Presentation Open Access
Bittremieux, Wout; Kelchtermans, Pieter; Valkenborg, Dirk; Martens, Lennart; Laukens, Kris
Collecting and mining mass spectrometry quality control data
The awareness that systematic quality control is an essential factor to enable the growth of proteomics into a mature analytical discipline has increased over the past few years. To this aim the qcML format has recently been proposed to store and disseminate quality control metrics for mass spectrometry-based proteomics experiments. With the aid of the jqcML Java library, this quality control data can easily be used as input for data mining and machine learning tasks. Specific applications are for example subspace clustering in order to detect outliers.
Mass spectrometry is widely used to identify proteins based on the mass distribution of their peptides. Unfortunately, because of its inherent complexity, the results of a mass spectrometry experiment can be subject to a large variability. As a means of quality control, recently several qualitative metrics have been defined.1 These quality control metrics can be used individually to assess the quality of a single experiment. However, by making use of data mining and machine learning approaches, several advanced analyses can be performed between different mass spectrometry runs as well.
In order to provide a pervasive and standardized means to report quality control information for mass spectrometry experiments, the qcML standard2 has been developed. The qcML standard aims to support an automated quality control pipeline by providing a set of useful metrics that can be calculated on the acquired data. Additionally, it aims to provide a standard format for the exchange of these metrics.
To exchange qcML data an XML-based file format has been developed. This is a universal format that captures metrics and metadata about all kinds of mass spectrometry experiments. As such, the qcML file format can be used as a container to separate quality control information from the actual data analysis. Furthermore, the qcDB relational database format has been developed to complement the XML-based file format, in order to store large amounts of qcML data over time.
To work with qcML data the open-source Java library jqcML3 has been developed.

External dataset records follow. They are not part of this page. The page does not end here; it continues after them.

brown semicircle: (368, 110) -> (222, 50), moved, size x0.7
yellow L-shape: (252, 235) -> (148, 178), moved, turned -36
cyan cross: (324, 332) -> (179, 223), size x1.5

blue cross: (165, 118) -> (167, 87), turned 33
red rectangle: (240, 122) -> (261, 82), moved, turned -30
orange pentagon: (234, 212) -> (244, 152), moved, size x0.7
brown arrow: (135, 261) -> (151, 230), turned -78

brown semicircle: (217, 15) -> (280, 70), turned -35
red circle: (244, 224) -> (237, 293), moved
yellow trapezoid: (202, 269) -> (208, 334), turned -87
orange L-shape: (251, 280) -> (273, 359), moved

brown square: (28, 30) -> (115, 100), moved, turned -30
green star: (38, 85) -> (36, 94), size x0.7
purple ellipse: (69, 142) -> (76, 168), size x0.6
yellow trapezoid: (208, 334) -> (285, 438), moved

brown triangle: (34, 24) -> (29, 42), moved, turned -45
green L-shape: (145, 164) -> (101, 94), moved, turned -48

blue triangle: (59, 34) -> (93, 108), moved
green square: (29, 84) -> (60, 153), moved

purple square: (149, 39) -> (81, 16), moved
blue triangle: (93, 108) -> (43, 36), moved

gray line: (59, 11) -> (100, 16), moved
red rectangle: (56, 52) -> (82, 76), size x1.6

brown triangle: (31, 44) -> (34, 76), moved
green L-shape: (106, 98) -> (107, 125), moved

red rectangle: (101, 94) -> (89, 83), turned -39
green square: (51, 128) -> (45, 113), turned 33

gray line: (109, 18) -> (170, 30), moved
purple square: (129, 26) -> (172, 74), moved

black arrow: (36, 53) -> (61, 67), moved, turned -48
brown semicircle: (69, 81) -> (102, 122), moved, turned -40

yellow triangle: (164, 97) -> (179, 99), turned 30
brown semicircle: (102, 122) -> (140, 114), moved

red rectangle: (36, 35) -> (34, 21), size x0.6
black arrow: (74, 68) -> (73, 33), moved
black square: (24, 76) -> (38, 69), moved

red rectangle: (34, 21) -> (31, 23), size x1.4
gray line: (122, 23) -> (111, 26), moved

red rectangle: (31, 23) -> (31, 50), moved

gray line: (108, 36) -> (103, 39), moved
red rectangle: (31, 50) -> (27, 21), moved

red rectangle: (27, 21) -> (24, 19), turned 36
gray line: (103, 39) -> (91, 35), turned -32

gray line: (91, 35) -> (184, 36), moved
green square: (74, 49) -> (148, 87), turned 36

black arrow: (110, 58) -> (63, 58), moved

Firstly, jqcML provides a complete object model to represent qcML data. Secondly, jqcML provides the ability to read, write and work in a uniform manner with qcML data from different sources, including the XML-based qcML file format and the relational database qcDB.
Results & Discussion
OpenMS4, an open-source library for LC/MS data management and analyses, provides a (modular) tool to calculate qcML data. By using this pipeline raw files detailing mass spectrometry experiments can easily be processed to output a qcML file.
In order to perform advanced analyses on quality control data, results for several mass spectrometry experiments were generated in the qcML format using a Knime5 workflow provided by OpenMS. Subsequently jqcML was used to store the data in a qcDB relational database, and to extract relevant quality control parameters.
Using this data it is possible to perform several analyses between different mass spectrometry runs. Firstly, the behaviour of each parameter can be evaluated individually. However, more advanced analyses are possible as well. For example, outlier detection based on all parameters simultaneously can be performed using specific subspace clustering techniques.
An important requirement for the maturation of mass spectrometry-based proteomics is the dissemination of quality control information alongside published datasets. By adapting and developing specific data mining and machine learning techniques, it will be possible to harness the full power of this new information.
1. Rudnick, P.A. et al. Performance Metrics for Liquid Chromatography-Tandem Mass Spectrometry Systems in Proteomics Analyses. Molecular & Cellular Proteomics 9.2, 225–241 (2010).
2. Walzer M. et al. qcML: an exchange format for quality control metrics from mass spectrometry instruments. [Manuscript submitted].
3. Bittremieux W. et al. jqcML: an open-source Java API for mass spectrometry quality control data in the qcML format. [Manuscript submitted].
4. Kohlbacher, O. et al. TOPP--The OpenMS Proteomics Pipeline. Bioinformatics 23, e191–e197 (2007).
5. Berthold, Michael R. et al. KNIME: The Konstanz information miner. Springer Berlin Heidelberg, 319-326 (2008).